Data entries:
_____
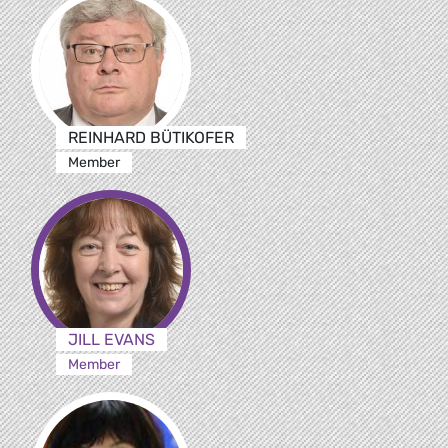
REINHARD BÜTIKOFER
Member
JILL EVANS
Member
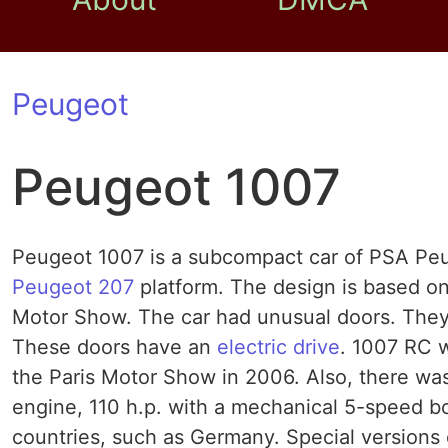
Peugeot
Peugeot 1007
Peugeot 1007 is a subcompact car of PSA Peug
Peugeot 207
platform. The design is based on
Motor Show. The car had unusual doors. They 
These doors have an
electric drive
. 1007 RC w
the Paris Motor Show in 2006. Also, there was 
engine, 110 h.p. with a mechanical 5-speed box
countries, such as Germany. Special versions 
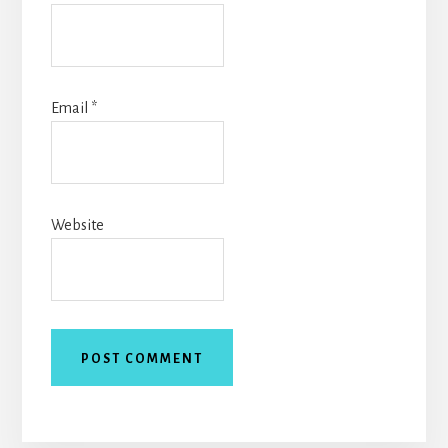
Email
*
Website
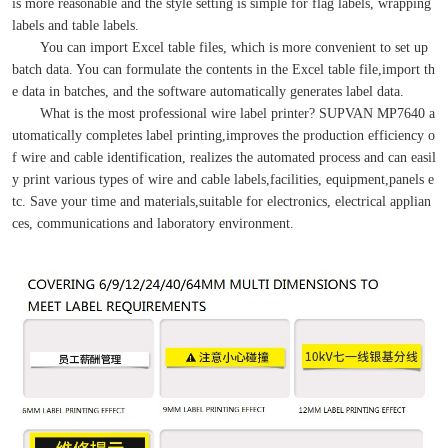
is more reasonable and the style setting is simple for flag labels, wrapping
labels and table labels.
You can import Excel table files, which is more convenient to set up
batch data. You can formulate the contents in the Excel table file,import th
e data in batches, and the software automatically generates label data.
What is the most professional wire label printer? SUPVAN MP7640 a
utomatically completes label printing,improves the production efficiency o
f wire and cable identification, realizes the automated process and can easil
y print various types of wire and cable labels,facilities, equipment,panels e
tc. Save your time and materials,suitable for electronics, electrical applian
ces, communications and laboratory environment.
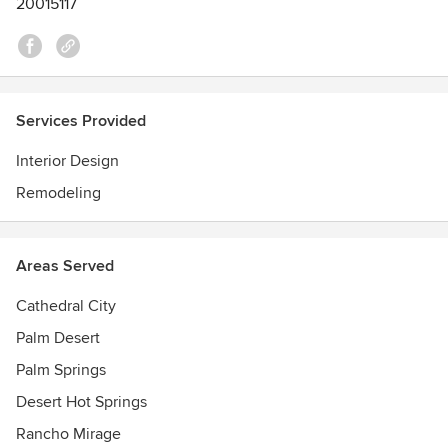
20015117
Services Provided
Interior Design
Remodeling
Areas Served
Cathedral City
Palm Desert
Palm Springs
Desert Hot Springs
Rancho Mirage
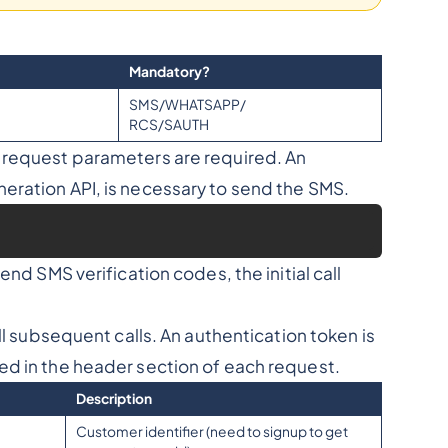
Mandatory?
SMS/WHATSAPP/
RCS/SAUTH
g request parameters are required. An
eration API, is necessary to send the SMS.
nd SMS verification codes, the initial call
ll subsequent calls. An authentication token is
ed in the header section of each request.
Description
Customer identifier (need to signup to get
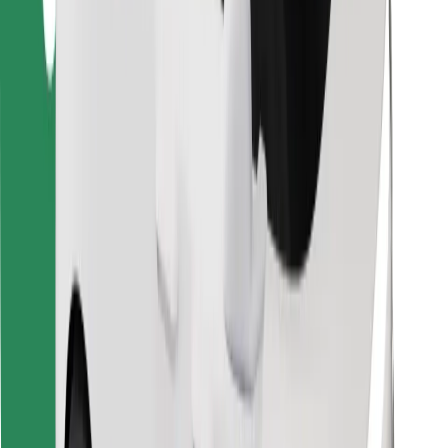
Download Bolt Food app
_____
* Task *
Transcribe all of the entries word for word, but skip any pictures they contain.

* Task output *
REINHARD BÜTIKOFER
Member
JILL EVANS
Member
Peugeot
Peugeot 1007
Peugeot 1007 is a subcompact car of PSA Peug
Peugeot 207
platform. The design is based on
Motor Show. The car had unusual doors. They 
These doors have an
electric drive
. 1007 RC w
the Paris Motor Show in 2006. Also, there was 
engine, 110 h.p. with a mechanical 5-speed box
countries, such as Germany. Special versions 
Email
*
Website
is more reasonable and the style setting is simple for flag labels, wrapping
labels and table labels.
You can import Excel table files, which is more convenient to set up
batch data. You can formulate the contents in the Excel table file,import th
e data in batches, and the software automatically generates label data.
What is the most professional wire label printer? SUPVAN MP7640 a
utomatically completes label printing,improves the production efficiency o
f wire and cable identification, realizes the automated process and can easil
y print various types of wire and cable labels,facilities, equipment,panels e
tc. Save your time and materials,suitable for electronics, electrical applian
ces, communications and laboratory environment.
20015117
Services Provided
Interior Design
Remodeling
Areas Served
Cathedral City
Palm Desert
Palm Springs
Desert Hot Springs
Rancho Mirage
Mandatory?
SMS/WHATSAPP/
RCS/SAUTH
g request parameters are required. An
eration API, is necessary to send the SMS.
nd SMS verification codes, the initial call
ll subsequent calls. An authentication token is
ed in the header section of each request.
Description
Customer identifier (need to signup to get
Download Bolt Food app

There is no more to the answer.